Remember a few weeks back when I talked about Creative Estates? Right here. Remember? I was so excited to go. I don't get to do too much crafty stuff these days but I do love it. And hearing all about Creative Estates and the fun things they had planned sent my cold, craft-less heart all a-flutter. To say I was excited about going would be a slight understatement. I was thrilled! PLUS! I would be traveling in style in the Party Car with Steph and Tauni. It would be the perfect little escape for this overworked Mama.
And now? I can't go. When I realized the date I started getting unsettled. It's the weekend between Aid Appreciation Week and Teacher Appreciation Week which I am surprisingly in charge of. The PTA was desperate. But I thought I could make it work. Get everything done ahead of time, go a little crazy the week of, but everything would be fine. Then I looked at the soccer game schedule. The first game is on April 9. It will be Babs first game ever. And that just is one of those moments that I can't get back. How could I miss her first soccer game?!
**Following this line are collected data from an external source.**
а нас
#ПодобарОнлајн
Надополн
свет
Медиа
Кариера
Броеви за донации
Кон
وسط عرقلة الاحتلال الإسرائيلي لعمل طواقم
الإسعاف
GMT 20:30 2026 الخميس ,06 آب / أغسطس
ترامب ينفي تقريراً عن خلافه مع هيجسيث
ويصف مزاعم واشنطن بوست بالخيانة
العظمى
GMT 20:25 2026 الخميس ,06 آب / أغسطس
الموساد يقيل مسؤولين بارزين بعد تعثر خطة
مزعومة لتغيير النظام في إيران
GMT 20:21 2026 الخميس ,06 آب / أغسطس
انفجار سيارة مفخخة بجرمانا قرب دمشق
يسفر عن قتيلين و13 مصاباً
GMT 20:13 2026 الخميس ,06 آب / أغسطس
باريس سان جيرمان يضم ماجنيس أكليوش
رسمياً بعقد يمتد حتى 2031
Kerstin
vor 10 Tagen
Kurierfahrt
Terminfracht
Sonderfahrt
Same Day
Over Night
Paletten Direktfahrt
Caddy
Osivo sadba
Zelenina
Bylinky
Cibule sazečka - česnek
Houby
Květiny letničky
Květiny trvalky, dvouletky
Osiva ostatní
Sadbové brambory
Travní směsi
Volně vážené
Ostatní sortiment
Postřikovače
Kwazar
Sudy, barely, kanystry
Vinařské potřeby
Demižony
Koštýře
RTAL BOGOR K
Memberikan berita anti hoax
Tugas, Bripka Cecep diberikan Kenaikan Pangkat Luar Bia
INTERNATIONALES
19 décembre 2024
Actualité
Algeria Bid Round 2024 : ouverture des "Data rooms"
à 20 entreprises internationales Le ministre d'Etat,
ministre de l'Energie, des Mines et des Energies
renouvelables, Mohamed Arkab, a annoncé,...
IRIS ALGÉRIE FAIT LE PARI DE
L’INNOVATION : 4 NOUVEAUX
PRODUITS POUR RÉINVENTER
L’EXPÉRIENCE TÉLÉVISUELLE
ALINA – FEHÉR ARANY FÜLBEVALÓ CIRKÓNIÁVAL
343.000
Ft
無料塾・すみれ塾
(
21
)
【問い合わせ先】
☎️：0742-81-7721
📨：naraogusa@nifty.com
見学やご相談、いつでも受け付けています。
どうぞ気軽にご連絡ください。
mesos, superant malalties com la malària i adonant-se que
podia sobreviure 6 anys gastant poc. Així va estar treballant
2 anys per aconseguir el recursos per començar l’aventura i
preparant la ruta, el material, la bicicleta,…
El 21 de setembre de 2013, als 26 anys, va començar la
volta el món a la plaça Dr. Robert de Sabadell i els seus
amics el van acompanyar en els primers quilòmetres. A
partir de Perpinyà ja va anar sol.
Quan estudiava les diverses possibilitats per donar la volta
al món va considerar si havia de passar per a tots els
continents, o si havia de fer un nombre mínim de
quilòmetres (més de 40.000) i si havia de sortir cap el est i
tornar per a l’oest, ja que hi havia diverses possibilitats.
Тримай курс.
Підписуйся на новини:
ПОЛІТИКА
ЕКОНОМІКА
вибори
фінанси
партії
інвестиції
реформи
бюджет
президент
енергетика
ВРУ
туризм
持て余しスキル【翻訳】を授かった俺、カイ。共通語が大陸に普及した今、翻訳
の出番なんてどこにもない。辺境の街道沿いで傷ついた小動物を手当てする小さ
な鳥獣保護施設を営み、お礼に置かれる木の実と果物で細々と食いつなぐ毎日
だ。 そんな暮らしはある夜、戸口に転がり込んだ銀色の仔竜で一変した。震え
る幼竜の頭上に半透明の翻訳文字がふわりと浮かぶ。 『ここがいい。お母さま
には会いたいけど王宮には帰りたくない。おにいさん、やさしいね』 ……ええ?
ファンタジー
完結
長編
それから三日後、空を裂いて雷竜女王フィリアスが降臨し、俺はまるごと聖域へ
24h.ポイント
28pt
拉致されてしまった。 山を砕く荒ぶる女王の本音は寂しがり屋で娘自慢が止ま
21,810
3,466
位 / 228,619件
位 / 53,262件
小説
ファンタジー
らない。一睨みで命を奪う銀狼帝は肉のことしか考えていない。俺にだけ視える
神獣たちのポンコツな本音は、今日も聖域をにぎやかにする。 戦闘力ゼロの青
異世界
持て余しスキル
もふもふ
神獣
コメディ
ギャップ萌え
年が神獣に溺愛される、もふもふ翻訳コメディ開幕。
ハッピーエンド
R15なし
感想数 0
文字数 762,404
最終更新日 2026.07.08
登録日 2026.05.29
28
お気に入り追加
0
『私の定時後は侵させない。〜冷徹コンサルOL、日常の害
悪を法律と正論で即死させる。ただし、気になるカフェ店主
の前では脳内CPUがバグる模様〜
I went back and forth trying to figure it out. To make it work out. Then I finally realized that I can't. I can not make this all work. Something has to give somewhere. And at this point of my life, my "social life" (let's pretend that I have one) is what had to give. We would all be upset about me missing the game. And as much as I hate to say it, PTA played a factor in it too. I don't think I can do it all and still keep family life normal AND go out of town. Although it is possible that I'm being overly dramatic and reverting to my natural assumption of my own failures. And that I'm more than a little nervous to be 12 hours away from my children for 5 days. But I don't know.
So I made my decision (kinda) and put on my big girl panties. I sent the email to Tauni axing my crafty vacation. And I really thought I was okay with it. Until I hit "send" and started to cry. I guess I'm not all that good at being a grown up after all.
I keep telling myself it's just that time of life. The small sacrifices I make now will have a big pay off for my children in the future. And being home, spending time with my girls doesn't really feel like a sacrifice at all. Missing out on Creative Estates feels like a sacrifice, that's for sure. I really hope I made the right decision. But soon my girls will be so grown up and won't need me anymore. And then I can do all the things that I put off doing now. They are so worth it.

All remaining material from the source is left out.